On 24 March 2024, Whitbread announced it had appointed Christie & Co to sell between 30 and 50 of its poorest-performing Beefeater and Brewers Fayre outlets to market rivals, such as Mitchells and Butlers and Greene King; most of these outlets were next to Premier Inn hotels. It was reported that a further 100 of these pubs and restaurants were expected to be converted into extra hotel rooms for Premier Inn locations. 126 under-performing Beefeater, Brewers Fayre, and Table Tables were put up for sale, which left the brand with 196 "better-performing" branded restaurants.

The closure process began in July 2024, starting with the de-branding of Beefeater and Brewers Fayre pubs into generic dining rooms to serve guests staying at the adjoining Premier Inn.

On 30 April 2026, Whitbread announced the closure of all 197 remaining Beefeater and Brewers Fayre restaurants. Those adjoining a Premier Inn would be converted to an "integrated food and beverage offer" alongside additional hotel rooms. As part of the programme to exit branded restaurants, market rival Mitchells & Butlers acquired a package of seven sites in June 2026. These included former Beefeater and Brewers Fayre restaurants, and it was announced the acquired sites would be converted into Miller & Carter and Toby Carvery restaurants.

In August 2026, it was announced that Queensway, a hospitality group, would acquire 53 Brewers Fayre and Beefeater sites.

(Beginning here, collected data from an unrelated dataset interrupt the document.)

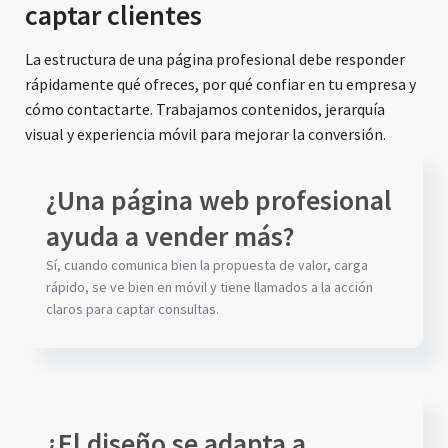
captar clientes
La estructura de una página profesional debe responder
rápidamente qué ofreces, por qué confiar en tu empresa y
cómo contactarte. Trabajamos contenidos, jerarquía
visual y experiencia móvil para mejorar la conversión.
¿Una página web profesional
ayuda a vender más?
Sí, cuando comunica bien la propuesta de valor, carga
rápido, se ve bien en móvil y tiene llamados a la acción
claros para captar consultas.
¿El diseño se adapta a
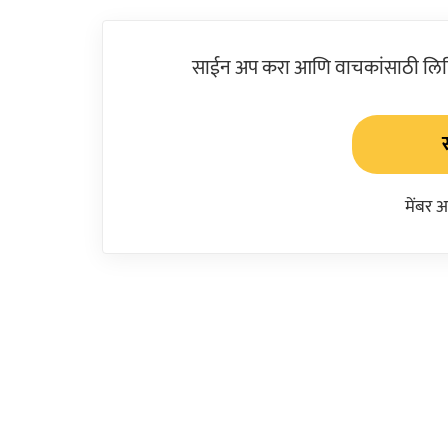
साईन अप करा आणि वाचकांसाठी लिहिल
मेंबर 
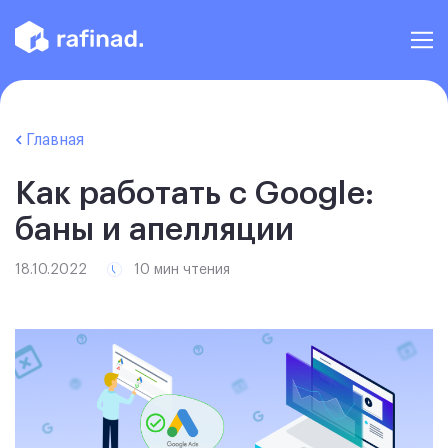
Главная
Как работать с Google:
баны и апелляции
18.10.2022
10 мин чтения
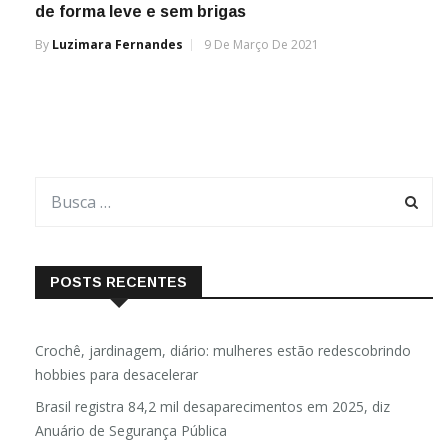
de forma leve e sem brigas
By
Luzimara Fernandes
9 De Março De 2021
POSTS RECENTES
Crochê, jardinagem, diário: mulheres estão redescobrindo
hobbies para desacelerar
Brasil registra 84,2 mil desaparecimentos em 2025, diz
Anuário de Segurança Pública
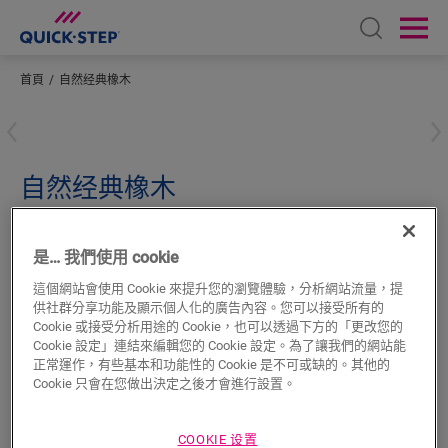
Open sear
Ope
首頁
自然经典橡木
輸入您所在的位置
自然经典橡木
超強化木地板配件
凹形邊線
QSSCOT01848
是… 我們使用 cookie
美麗飾面
適合強化木地板使用
這個網站會使用 Cookie 來提升您的瀏覽體驗，分析網站流量，提
與地板顏色搭配
供社群分享功能及顯示個人化的廣告內容。您可以接受所有的
抗刮表層
Cookie 或接受分析用途的 Cookie，也可以透過下方的「更改您的
Cookie 設定」連結來編輯您的 Cookie 設定。為了讓我們的網站能
正常運作，有些基本和功能性的 Cookie 是不可或缺的。其他的
Cookie 只會在您做出決定之後才會進行設置。
COOKIE 设置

At the time of this announcement, Queensway did not confirm the new brand name, pricing or when the sites would reopen. It was later confirmed that these sites would reopen as Queensway Inns, and would be opened gradually.

Whitbread closed the remaining 90 locations on 7 September 2026. The dining area of some closed Brewers Fayre locations would continue, being used as the breakfast and dinner restaurant for Premier Inn guests.